At the line that contains "schaffst Momente, die", begin setting down every line word for word, and stop after the last line of the listing.

◇ ◇ ◇ ◇ ◇ ◇ ◇

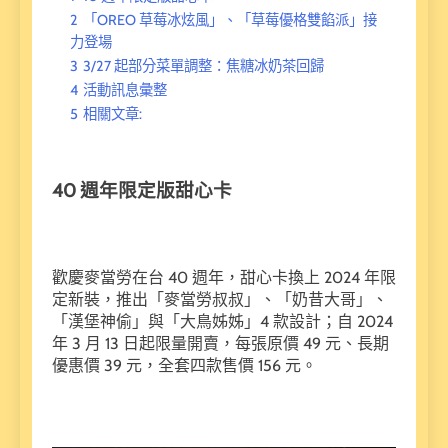
2
「OREO 草莓冰炫風」、「草莓優格雙餡派」接
力登場
3
3/27 起部分菜單調整：焦糖冰奶茶回歸
4
活動訊息彙整
5
相關文章:
40 週年限定版甜心卡
歡慶麥當勞在台 40 週年，甜心卡換上 2024 年限
定新裝，推出「麥當勞叔叔」、「奶昔大哥」、
「漢堡神偷」與「大鳥姊姊」4 款設計；自 2024
年 3 月 13 日起限量開賣，每張原價 49 元、長期
優惠價 39 元，全套四款售價 156 元。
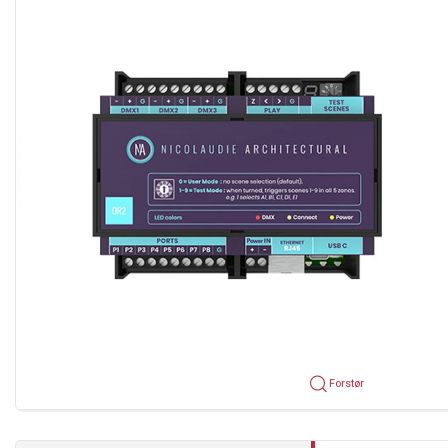
Forstør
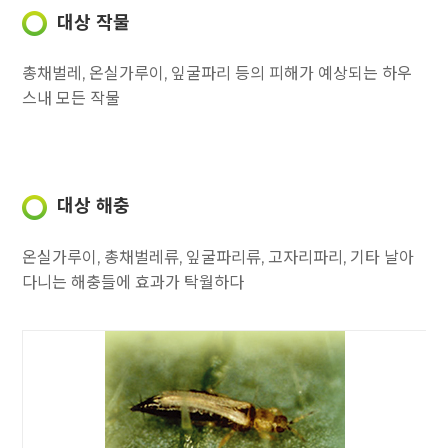
대상 작물
총채벌레, 온실가루이, 잎굴파리 등의 피해가 예상되는 하우
스내 모든 작물
대상 해충
온실가루이, 총채벌레류, 잎굴파리류, 고자리파리, 기타 날아
다니는 해충들에 효과가 탁월하다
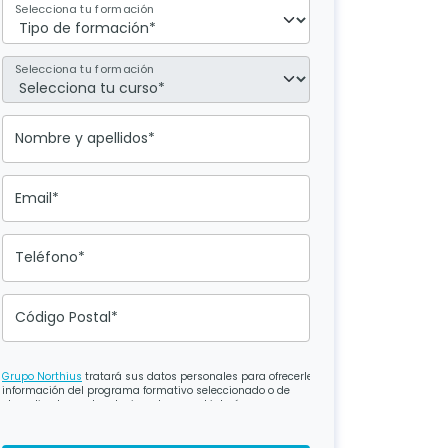
Selecciona tu formación
Selecciona tu formación
Nombre y apellidos*
Email*
Teléfono*
Código Postal*
Grupo Northius
tratará sus datos personales para ofrecerle
información del programa formativo seleccionado o de
otros directamente relacionados con el interés
manifestado y, en su caso, para tramitar la contratación
correspondiente. Compartiremos su solicitud con las
empresas que conforman el
Grupo Northius
, con el objeto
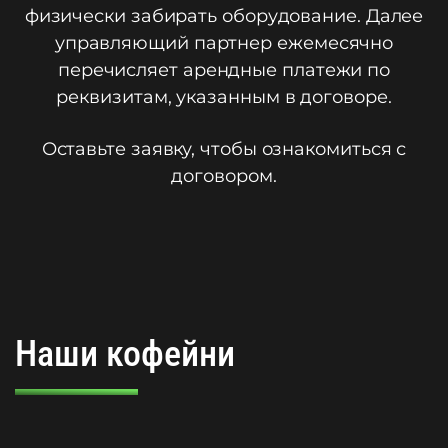
физически забирать оборудование. Далее
управляющий партнер ежемесячно
перечисляет арендные платежи по
реквизитам, указанным в договоре.
Оставьте заявку, чтобы ознакомиться с
договором.
Наши кофейни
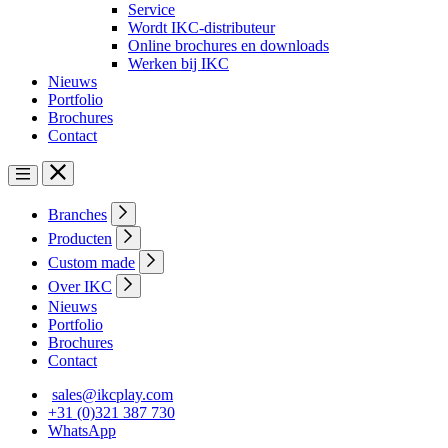
Service
Wordt IKC-distributeur
Online brochures en downloads
Werken bij IKC
Nieuws
Portfolio
Brochures
Contact
Branches
Producten
Custom made
Over IKC
Nieuws
Portfolio
Brochures
Contact
sales@ikcplay.com
+31 (0)321 387 730
WhatsApp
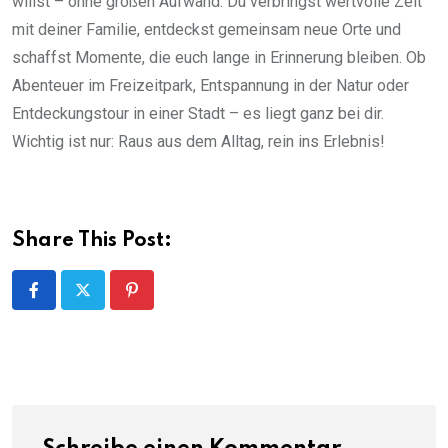
willst – ohne großen Aufwand. Du verbringst wertvolle Zeit
mit deiner Familie, entdeckst gemeinsam neue Orte und
schaffst Momente, die euch lange in Erinnerung bleiben. Ob
Abenteuer im Freizeitpark, Entspannung in der Natur oder
Entdeckungstour in einer Stadt – es liegt ganz bei dir.
Wichtig ist nur: Raus aus dem Alltag, rein ins Erlebnis!
Share This Post:
Pinterest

◇ ◇ ◇ ◇ ◇ ◇ ◇

TASK ANSWER:
schaffst Momente, die euch lange in Erinnerung bleiben. Ob
Abenteuer im Freizeitpark, Entspannung in der Natur oder
Entdeckungstour in einer Stadt – es liegt ganz bei dir.
Wichtig ist nur: Raus aus dem Alltag, rein ins Erlebnis!
Share This Post:
Pinterest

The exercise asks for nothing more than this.